Dunlow walked closer. Rake picked up a hint of liquor. “You and me need to have an overdue conversation and those vines can wait. If your pretty lady wasn’t in that house, I would be dragging you by the scruff of your goddamn neck right now. So shut your mouth with the complaints and get on.”
Rake was too proud to let someone, even his partner, threaten him on his own property, but he didn’t want to get in a brawl in front of his wife and
kids. He was down a finger and he was hot and exhausted and in need of some water, so the calculations he was performing in his head were unbalanced and swayed by physical factors. If all the sneaking and scheming he had managed the past few weeks were going to come to a head, he didn’t want that to happen in his backyard.
Dunlow wore only a white undershirt, hanging past the top of his dungarees, and Rake couldn’t quite tell if he had a piece on him. Small of his back, probably, but then again big fellows like this could hide pistols in their front pockets and hip holsters surprisingly well.
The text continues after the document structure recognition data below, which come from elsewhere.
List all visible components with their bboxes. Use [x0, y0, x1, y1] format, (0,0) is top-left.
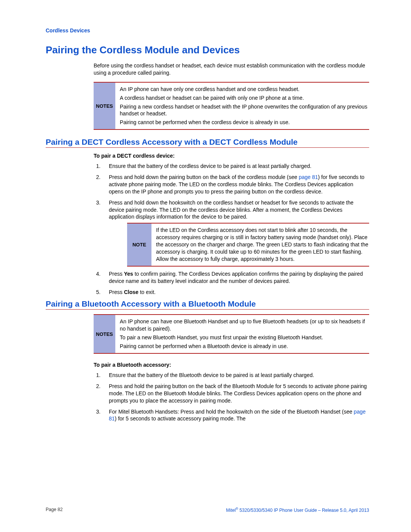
notes-label: NOTES	[94, 315, 115, 353]
note-text: If the LED on the Cordless accessory doe…	[156, 227, 368, 262]
note-item: A cordless handset or headset can be pai…	[120, 94, 368, 102]
section-header: Cordless Devices	[46, 27, 369, 34]
bold-yes: Yes	[124, 271, 133, 277]
section-heading-bt: Pairing a Bluetooth Accessory with a Blu…	[46, 299, 369, 310]
notes-box-pairing: NOTES An IP phone can have only one cord…	[94, 82, 369, 130]
step-item: For Mitel Bluetooth Handsets: Press and …	[102, 408, 369, 423]
intro-paragraph: Before using the cordless handset or hea…	[94, 62, 369, 77]
step-item: Press Close to exit.	[102, 289, 369, 296]
notes-box-bt: NOTES An IP phone can have one Bluetooth…	[94, 314, 369, 354]
note-item: Pairing a new cordless handset or headse…	[120, 103, 368, 118]
note-item: An IP phone can have one Bluetooth Hands…	[120, 318, 368, 332]
note-box-nested: NOTE If the LED on the Cordless accessor…	[127, 223, 369, 266]
note-item: To pair a new Bluetooth Handset, you mus…	[120, 334, 368, 341]
step-item: Press and hold down the hookswitch on th…	[102, 199, 369, 267]
note-label: NOTE	[127, 224, 151, 265]
step-item: Ensure that the battery of the cordless …	[102, 163, 369, 170]
footer-doc-title: Mitel® 5320/5330/5340 IP Phone User Guid…	[226, 507, 369, 513]
page-title: Pairing the Cordless Module and Devices	[46, 44, 369, 56]
step-text: Press	[109, 289, 124, 295]
footer-page-number: Page 82	[46, 507, 63, 513]
subheading-dect: To pair a DECT cordless device:	[94, 152, 369, 160]
note-content: If the LED on the Cordless accessory doe…	[151, 224, 369, 265]
subheading-bt: To pair a Bluetooth accessory:	[94, 361, 369, 369]
step-text: Press and hold down the hookswitch on th…	[109, 200, 354, 220]
notes-label: NOTES	[94, 83, 115, 129]
step-text: Press and hold down the pairing button o…	[109, 174, 299, 180]
step-item: Press and hold down the pairing button o…	[102, 174, 369, 195]
note-item: Pairing cannot be performed when a Bluet…	[120, 343, 368, 350]
bold-close: Close	[124, 289, 139, 295]
step-item: Press Yes to confirm pairing. The Cordle…	[102, 270, 369, 285]
step-text: ) for 5 seconds to activate accessory pa…	[115, 415, 246, 422]
notes-content: An IP phone can have one Bluetooth Hands…	[115, 315, 369, 353]
step-text: Press	[109, 271, 124, 277]
step-item: Press and hold the pairing button on the…	[102, 383, 369, 404]
note-item: Pairing cannot be performed when the cor…	[120, 119, 368, 126]
section-heading-dect: Pairing a DECT Cordless Accessory with a…	[46, 137, 369, 148]
note-item: An IP phone can have only one cordless h…	[120, 86, 368, 93]
page-link[interactable]: page 81	[299, 174, 318, 180]
step-item: Ensure that the battery of the Bluetooth…	[102, 372, 369, 379]
notes-content: An IP phone can have only one cordless h…	[115, 83, 369, 129]
step-text: For Mitel Bluetooth Handsets: Press and …	[109, 409, 354, 415]
step-text: to confirm pairing. The Cordless Devices…	[109, 271, 363, 284]
step-text: to exit.	[139, 289, 156, 295]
Rake kept his eyes on his partner and took off his work gloves, slowly, to show he wasn’t going to be rushed or scared.
Then he walked toward the house, calling to Cassie that he needed to see something at Lionel’s but would be back soon. She poked her head out the back door and looked surprised but not concerned, and he gave her a smile, nothing to be concerned about. Telling her he loved her would have set off alarms, so he kept his mouth shut.
Dunlow’s house was only a few blocks away yet he was too lazy to make the walk. They drove back in Dunlow’s Ford, Rake keeping his right hand near his pocket in case he needed to go for the knife, though he knew it would be an awkward weapon in such quarters.
“The nigger’s house,” Dunlow said as they passed Calvin’s new place. “Bringing their trouble to our shores.”
As far as Rake knew, there had been no other incidents. “I haven’t heard of any trouble.”
“Oh, you will soon enough. Don’t you worry ’bout that.”
Dunlow’s low-slung bungalow was shaded by a monstrous white oak in the front yard, its massive boughs stretching the length of the yard. Dunlow parked in the driveway and said, “Out back.”
Rake followed him as they walked through the door of a wooden fence that Dunlow himself had likely built. The yard sloped down and, true to Rake’s comment, it didn’t look like any teenagers had mown the lawn lately. Honeybees darted about as the men’s walk disturbed their purchase on dandelions. At the edge of Dunlow’s property was a wooded area that grew around a tiny creek, more like a very long and narrow puddle, but just before that an old work shed hid beneath a natural trellis of vines almost as completely as the main house hid beneath that oak.